I'm voting tomatoes because that's what is in the garden.  If you'd asked me six weeks ago, it would have been fresh mixed greens.  Right now it is also thin sliced small cukes, or sometimes coarse cut cukes made into kimchee.  I'm trying to weed through a section of garden and start a second greens garden, but after a stressfull summer, not sure I'm ready to start over.  I'm just worn out.


----------



## Claire (Aug 18, 2005)

I agree, HappyA.  Even when I buy it in a bag, there is no such thing a day without salad in my house.  That is the way I was raised.


----------



## SierraCook (Aug 19, 2005)

Claire, when I was younger my mom made sure that we ate a green salad with dinner everyday.  If all she could afford was some iceberg, tomatoes, radishes, and carrots that is what we had.


----------



## Claire (Aug 19, 2005)

I cannot bring myself to vote, at all.  Sorry.  Love them all, and grew up with them all.  Except the tomato/basil/moz, which I learned in latter days.  When you can get 'em, eat 'em is my theory.


----------



## Claire (Aug 21, 2005)

Hey, Sierra, were we raised by the same mother?  Hmm, now that I think of it, I was raised partially in the Sierra Nevadas!!!!  LOL


----------



## Claire (Aug 21, 2005)

Oh, BTW, nothing like a crispy bit of iceberg.  Love it all, grow mixed greens a couple times a year.  But that cold crispy thing .... if you make a home-made creamy dressing and put a wedge of iceberg on a plate, the dressing is king and it is great.  I think the "invention" of those great bags of mixed greens is wonderful, and it's super that we can get all kinds of greens year round.  But sometimes I like that crunch!


----------



## luvs (Sep 12, 2005)

i like all kinds of salads but baby spinach is a favorite.


----------



## AllenOK (Sep 12, 2005)

I voted for the mixed greens w/ vin., classic iceburg (that's what PeppA makes), cole slaw, taco salad, and Caesar salad.  The Caesar is probably my favorite, with a Taco salad second, although I rarely eat that.

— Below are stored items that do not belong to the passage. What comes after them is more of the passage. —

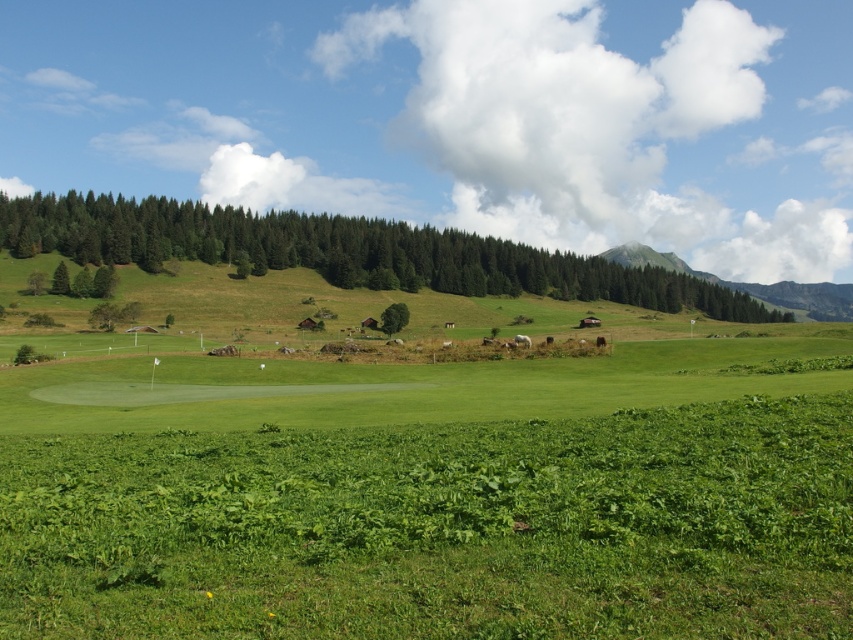 Question: Is green matte trees at upper left smaller than green leafy tree at center?

Choices:
 (A) yes
 (B) no

Answer: (B)

Question: Which of the following is the farthest from the observer?

Choices:
 (A) green leafy tree at center
 (B) green grassy mountain at upper center

Answer: (B)

Question: Which object is positioned farthest from the green leafy tree at center?

Choices:
 (A) green matte trees at upper left
 (B) green grassy mountain at upper center

Answer: (B)

Question: Is green matte trees at upper left thinner than green grassy mountain at upper center?

Choices:
 (A) yes
 (B) no

Answer: (B)

Question: Considering the real-world distances, which object is farthest from the green matte trees at upper left?

Choices:
 (A) green leafy tree at center
 (B) green grassy mountain at upper center

Answer: (B)

Question: From the image, what is the correct spatial relationship of green matte trees at upper left in relation to green grassy mountain at upper center?

Choices:
 (A) right
 (B) left

Answer: (B)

I would have voted for the spinach salad, but I can't stand blue cheese.  Bleck!  Now, if you list a spinach salad with a hot bacon vinaigrette, I'd vote for that!


----------



## Robo410 (Sep 12, 2005)

classic caesar, or the modern variants
baby greens with a fine vinagrette
tri colore ( arugula, radichio, endive) with a red wine gorganzolla dressing! try it, yum!


----------



## urmaniac13 (Sep 12, 2005)

I  insalata caprese, (tomato, mozzarella & fresh basil as listed above)... but I'm not sure if it should be categorised as "green salad"... I always thought they are wonderfully "patriotic" salad that represents the italian cuisine, perfectly *RED WHITE & GREEN*!!


----------